Pas un conte de Noël, un conte pour Noël

dimanche 17 février 2008, par Catherine Foucault

J’ai écrit ce texte pour l’un de mes élèves. A ce moment, Noël était âgé de dix ans. Il était déjà à l’hôpital de jour depuis quatre ans pour un repli et un mutisme extrêmement inquiétants. Il y recevait les soins dont il avait besoin. Il y était également scolarisé. Au terme de cette période avec la même enseignante, il a paru opportun de le confronter à la nouveauté. Je l’ai donc accueilli dans ma classe avec deux autres élèves.
Au cours de l’une de nos matinées de travail, il s’était attardé sur l’illustration d’un papillon…Il n’en a pas fallu plus pour que germe en moi l’idée d’une histoire qui mettrait en scène le personnage qui lui avait donné à rêver : ou du moins, le souhaitais-je ainsi.
Le conte a remporté l’adhésion du groupe. L’écouter dans le calme a été possible et l’attention était palpable.
La modélisation quant à elle a permis que s’exerce leur intelligence. Tous sont rentrés avec une facilité déconcertante dans sa logique. Point d’appui à la mise en langage, la modélisation a autorisé la structuration des récits de chacun.
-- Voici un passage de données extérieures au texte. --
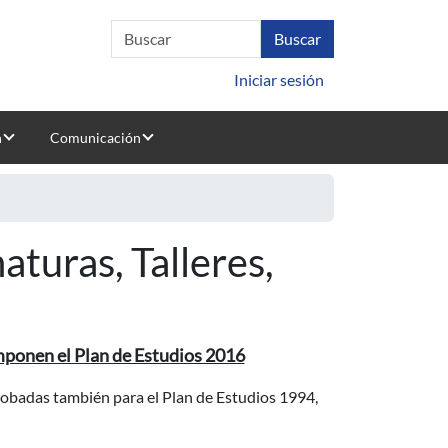
Iniciar sesión
n
Comunicación
turas, Talleres,
omponen el Plan de Estudios 2016
probadas también para el Plan de Estudios 1994,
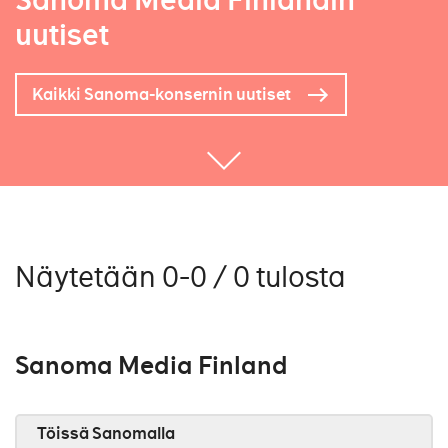
Sanoma Media Finlandin
uutiset
Kaikki Sanoma-konsernin uutiset
Näytetään 0-0 / 0 tulosta
Sanoma Media Finland
Töissä Sanomalla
Ainsi soutenu, même Noël, que je vous ai présenté comme mutique, a osé se risquer à raconter…
Enfin et non des moindres, c’est aussi le mot papillon qui lui a permis de comprendre et de rentrer dans la combinatoire.
Oh ! J’allais oublier, la configuration de la modélisation était également un plan de l’hôpital. Il a été plus simple alors de construire les emplois du temps de chacun d’entre eux, pour chaque jour de classe…

Catherine Foucault

Lucie et les papillons

Il y a bien longtemps, si longtemps que seuls les anciens se souviennent encore, vivaient un roi et une reine. Ils s’aimaient tendrement et étaient très heureux. Le roi gouvernait sagement et son royaume était prospère. La reine était belle et de bien douce compagnie. Aussi, très vite, de leurs amours naquit la petite princesse Lucie. Elle fit la joie de ses parents et enchanta toute la cour. On vint même de lointaines provinces pour lui rendre hommage. La petite princesse possédait en effet un don précieux. Quiconque l’avait vue repartait nourri d’espoir et de bonheur. La lumière et l’éclat de ses yeux, tel un grand soleil d’or, réchauffaient les coeurs, illuminaient les visages et faisaient naître des horizons merveilleux. Chacun repartait, sûr que ses rêves les plus fous, nimbés de ce regard si pur, deviendraient réalité. Même les étoiles au ciel s’émurent et saluèrent la naissance de cette nouvelle petite sœur.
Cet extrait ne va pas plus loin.